SELECT getdatabaseencoding(), current_setting('client_encoding'), current_setting('lc_ctype'), current_setting('lc_collate'), version();

returns

UTF8 UNICODE C C PostgreSQL 9.1.7 on x86_64-unknown-linux-gnu, compiled by gcc-4.5.real (Ubuntu/Linaro 4.5.2-8ubuntu4) 4.5.2, 64-bit

select lower('ČĘĖĮ')

returns ČĘĖĮ

Actually what I want is to seach surnames with ILIKE which is not working for those chars. WHy this can be?

Member Avatar for LastMitch

UTF8 UNICODE C C PostgreSQL 9.1.7 on x86_64-unknown-linux-gnu, compiled by gcc-4.5.real (Ubuntu/Linaro 4.5.2-8ubuntu4) 4.5.2, 64-bit

May I ask what is the default encoding on PostgreSQL? I think it is not recognizing it.

Try this:

psql my_database -c 'SHOW SERVER_ENCODING'

Read this (it has a function which you can used to test it out before you can test out your query):

http://www.postgresql.org/docs/8.1/static/multibyte.html

I executed

SHOW SERVER_ENCODING

in navicat and it shows UTF8. It probably deos not matter if I use navicat and not psql, right?

Member Avatar for LastMitch

in navicat and it shows UTF8. It probably deos not matter if I use navicat and not psql, right?

I never heard or used navicat until you mention it.

This is more than just an query issue I think it has something to do with configuration.

Read these short instructions (I assume you have read this if not you can take a look at it, it's very short):

http://wiki.navicat.com/wiki/index.php/How_to_display_special_characters_properly_in_MySQL%3F

http://wiki.navicat.com/wiki/index.php/Why_I_can%27t_change_the_character_set_and_collation_for_field,_table_and_database%3F

http://wiki.navicat.com/wiki/index.php/How_can_I_display_Unicode_in_Linux%3F

and also look at this tutorial (work around):

http://supergeekery.com/geekblog/comments/mamp-and-navicat-and-character-set-hell

and also look at this navicat manuel (go to the page 60 or look for the word conversion and click on it and read and follow the instructions):

http://www.navicat.com/manual/pdf_manual/en/navicat/mac_manual/PostgreSQL_Database_Object_Management.pdf

those links are just about set up on navicat. But think I need in general. I mean seeting up navicat will not make in php it to work well.

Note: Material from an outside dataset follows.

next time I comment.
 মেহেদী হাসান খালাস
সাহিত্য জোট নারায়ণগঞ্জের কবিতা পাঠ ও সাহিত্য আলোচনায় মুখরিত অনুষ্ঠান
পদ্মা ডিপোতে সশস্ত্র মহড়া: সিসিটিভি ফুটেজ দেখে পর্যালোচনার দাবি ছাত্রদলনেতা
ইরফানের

And it does not matter how it shows in navicat those chars, the problem is that they are not converted to lowercase

Member Avatar for LastMitch

the problem is that they are not converted to lowercase

Try these query:

SELECT LOWER('word') FROM SomeTable WHERE word ILIKE 'ČĘĖĮ%';

SELECT * FROM SomeTable where LOWER('word') ILIKE 'ČĘĖĮ%';

To me this word ČĘĖĮ, those letters have accents so I think it's not changing the word in lower case?

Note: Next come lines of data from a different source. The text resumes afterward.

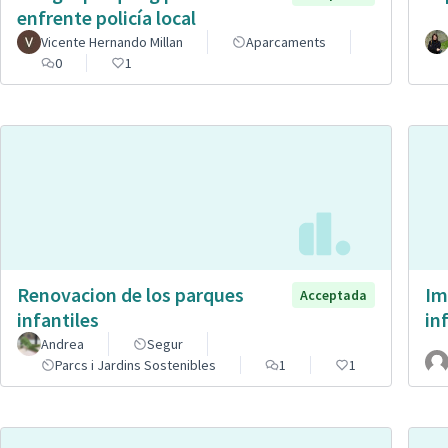
enfrente policía local
Vicente Hernando Millan
Aparcaments
0
1
Renovacion de los parques
Im
Acceptada
infantiles
in
Andrea
Segur
Parcs i Jardins Sostenibles
1
1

Have you try just using plain word without an accent. For example Work:

SELECT id FROM SomeTable WHERE LOWER(word)=LOWER('WORK')

SELECT * FROM sometable WHERE LOWER(word) ILIKE (LOWER('WORK') || '%');

If the query works from above then try this:

SELECT * FROM SomeTable WHERE LOWER(word)=LOWER('ČĘĖĮ')
SELECT LOWER('word') FROM SomeTable WHERE word ILIKE 'ČĘĖĮ%';

you meant

lower(word)

probably.

-----------

SELECT LOWER(surname) FROM managers WHERE surname ILIKE 'ČĘĖĮ%';



returns ČĘĖĮ

--------------

this

SELECT * FROM managers where LOWER(surname) ILIKE 'ČĘĖĮ%';

returns row, but its ok. WHen we change to 'ČĘĖį' (one letter is lower) then it does not return row.

----------

SELECT id FROM managers WHERE LOWER(surname)=LOWER('WORK')

this returns a row, when real surname is word 'WORK'

--------

SELECT * FROM sometable WHERE LOWER(word) ILIKE (LOWER('WORK') || '%');

this upper code row also returns.

--------

If the query works from above then try this:

SELECT * FROM SomeTable WHERE LOWER(word)=LOWER('ČĘĖĮ')

works. Also as in earlier - it works because fucntion lower returns uppercase those uccented letters and so they are equal. If I change one letter to lowerse

LOWER('ČĘĖį')
  • then it does not return row.
Member Avatar for LastMitch

returns row, but its ok. WHen we change to 'ČĘĖį' (one letter is lower) then it does not return row.

SELECT * FROM managers where LOWER(surname) ILIKE 'ČĘĖĮ%';

I think that's a good thing.

What language is this word ČĘĖĮ?

Since it did lower one letter then I think it has something to do with accents preventing it to lower case and character sets UTF8 encoding on your navicat / PostgreSQL is not readable (compatible) with that language.

I think UTF8 encoding might not be right for the language you are using.

Have you thought about another encoding? If you did what was your second encoding?

What language is this word ČĘĖĮ?

Its just random letters. Those letters are from lithuanian language.

it would be very weird that UTF-8 would be bad. Every site which uses UTF-8 works well with lituanian chars. I did not try another encoding.

Member Avatar for LastMitch

Is it really still a bug or what the hell. On mysql tried - works like charm.

That link is pretty old but useful.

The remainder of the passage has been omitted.